Speaking about safety I would like to reveal a scientific fact related to human safety in case of an impact with a moving object. The magnitude of the impact is caused by Kinetic energy (KE) of the moving object which is defined by the multiplication of the half of the mass of this object with the square of the velocity of this object or KE=1/2MxV2

Considering many references, a regular cyclist usually rides between 25 and 40km/h. A restricted speed electric bike can only go 32km/h. If we use the above formula considering the same weight of 75kg of the cyclist, 25kg of the regular bike and 50kg weight of the electric bike with 40km/h for the regular bike vs 32km/h for 50kg electric bike, the result is that a regular bike powered by human power the result is that a cyclist with 40km/h impact will be 629kg/sqm vs 508kg/sqm for restricted to 32km/h electric bike. Moreover electric bike that its speed can not be effectively increased because of the limitation of peddling can not attain much bigger kinetic energy. However the world record of a human-powered bicycle is 268km/h. This may be an explanation of why there are more casualties caused by irresponsible cyclists than caused by electric bikes:

https://www.cbc.ca/news/canada/british-columbia/stanley-park-pedestrian-71-dies-after-being-hit-by-cyclist-1.2787886

https://globalnews.ca/news/2750499/84-year-old-in-hospital-after-being-hit-by-cyclist-on-pedestrian-path/

https://globalnews.ca/news/1472974/collision-with-speeding-cyclist-on-seawall-sends-american-tourist-to-hospital-with-broken-back/

https://globalnews.ca/news/6622149/calgary-cyclist-senior-fatal-collision-sentence/

https://www.theglobeandmail.com/news/british-columbia/pedestrian-80-killed-in-collision-with-cyclist/article1315137/

I would say that the look of the cycle should not be a reason to be discriminated but the regulations should be properly carved and enforced.

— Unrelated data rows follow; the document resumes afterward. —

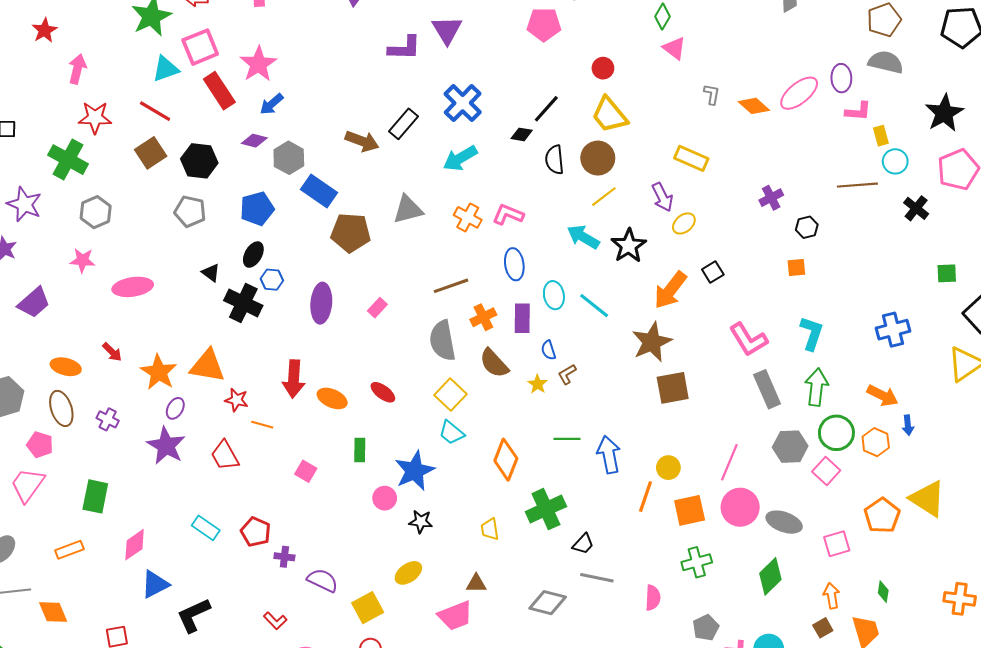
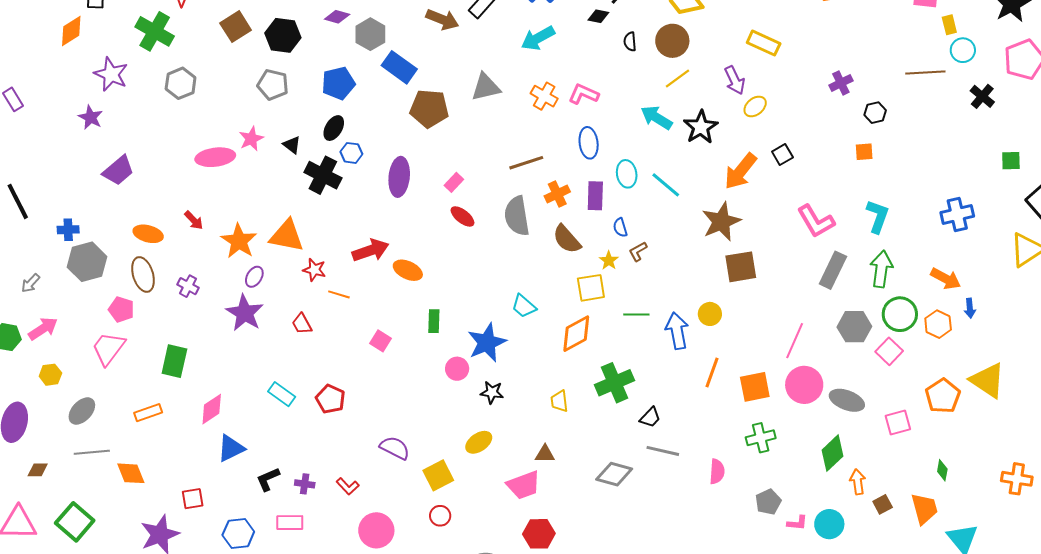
black semicircle: (555, 160) -> (630, 42), size x0.7
pink star: (82, 260) -> (251, 139), moved, turned -30
red arrow: (294, 379) -> (371, 250), turned -114
gray rectangle: (767, 389) -> (833, 270), turned 48
red ellipse: (383, 392) -> (462, 216), moved
yellow square: (450, 395) -> (591, 288), moved, turned 36
red trapezoid: (225, 455) -> (302, 324), size x0.7
orange diamond: (506, 460) -> (576, 334), turned 39
yellow circle: (668, 468) -> (710, 314), moved
purple cross: (284, 557) -> (305, 484), moved
orange arrow: (832, 596) -> (858, 482), moved
black L-shape: (194, 615) -> (268, 479), size x0.7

If the regulations are changed in terms of discriminating a particular group of transportation based on the majority of the opponents of electric bikes we may create a precedent of suppressing the rights and freedoms of minority groups that consider this as their only transportation due to financial or medical reasons. This is a principal of the constitutional democracy and therefore in the modern democracy the courts are vested in more power to prevent discriminating particular groups of our society instead of restricting their rights.